A 9 L container holds 8 mol and 2 mol of gasses A and B, respectively. Every two molecules of gas B bind to one molecule of gas A and the reaction raises the temperature from 370^oK to 425 ^oK. How much does the pressure change by?

1 Answer
Nov 29, 2017

P_i = (n_a+n_b)\frac{RT_i}{V} = 1.7201 MPa.
P_f = (n_{ab}+n_c)\frac{RT_f}{V} = 1.5806 MPa

\DeltaP = P_f-P_i = -0.1395 MPa

Explanation:

Ideal Gas Equation of State: PV=nRT,

The volume V is held constant;
R=4.184 J/(mol.K) is the universal gas constant.

Everything else (P, n and T) vary.

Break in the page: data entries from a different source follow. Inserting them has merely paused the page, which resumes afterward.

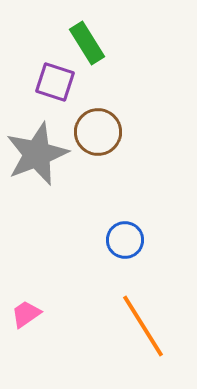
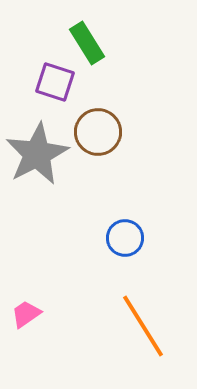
gray star: rotated 6 degrees counterclockwise
blue circle: moved 2 px up
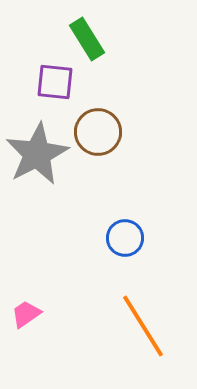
green rectangle: moved 4 px up
purple square: rotated 12 degrees counterclockwise
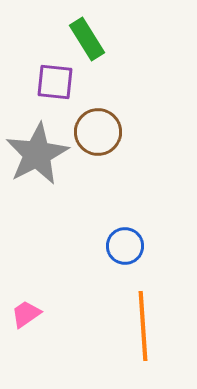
blue circle: moved 8 px down
orange line: rotated 28 degrees clockwise
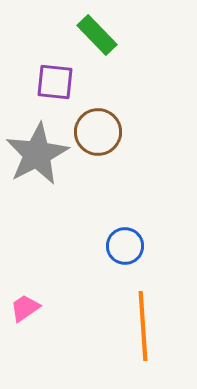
green rectangle: moved 10 px right, 4 px up; rotated 12 degrees counterclockwise
pink trapezoid: moved 1 px left, 6 px up
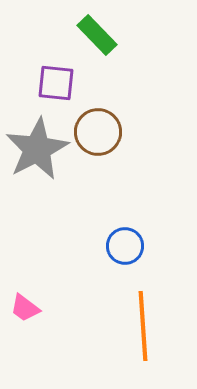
purple square: moved 1 px right, 1 px down
gray star: moved 5 px up
pink trapezoid: rotated 108 degrees counterclockwise
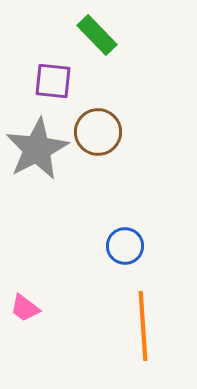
purple square: moved 3 px left, 2 px up
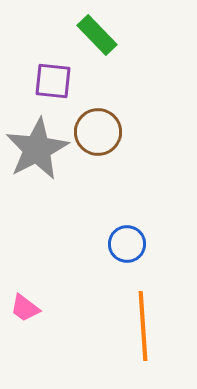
blue circle: moved 2 px right, 2 px up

So let us rewrite the EoS making this fact explicit by grouping all the terms that are held constant inside a parenthesis.

P=(R/V)nT : terms inside the parenthesis are constant

(P_i, n_i, T_i) : Pressure, number of moles and temperature before the reaction.
(P_f, n_f, T_f) : Pressure, number of moles and temperature after the reaction.

P_i = (R/V) n_iT_i; \qquad P_f = (R/V)n_fT_f; \qquad P_f/P_i = (n_fT_f)/(n_iT_i);
P_f = (\frac{n_fT_f}{n_iT_i})P_i; \qquad \DeltaP = P_f-P_i = [\frac{n_fT_f}{n_iT_i}-1]P_i

Stoichiometry: 8 moles of A and 2 moles of B combine to give 1 mole of AB_2 and 7 moles of A.

8A+2B \rightarrow 7A + AB_2

Before Reaction: P_iV=(n_a+n_b)RT_i
n_a = 8 mols; \quad n_b = 2 mols; \qquad n_i=n_a+n_b=10 mols
T_i=370 K; \qquad V= 9L = 9\times10^{-3}m^3
P_i = (n_a+n_b)\frac{RT_i}{V} = 1.7201\times10^6 Pa = 1.7201 MPa.

After Reaction: P_fV = n_f RT_f
n_{ab} = 1 mols; \quad n_c = 7 mols; \qquad n_f = n_{ab} + n_c = 8 mols
T_f=425 K; \qquad V = 9L = 9\times10^{-3}m^3

Because R and V are constants,
P_f = (\frac{n_fT_f}{n_iT_i})P_i = (\frac{8\times425K}{10\times370K})\times1.7201 MPa
\qquad= 1.5806 MPa
\DeltaP = P_f-P_i = [\frac{n_fT_f}{n_iT_i}-1]P_i = -0.1395 MPa

The pressure change is negative, indicating that the pressure decreases.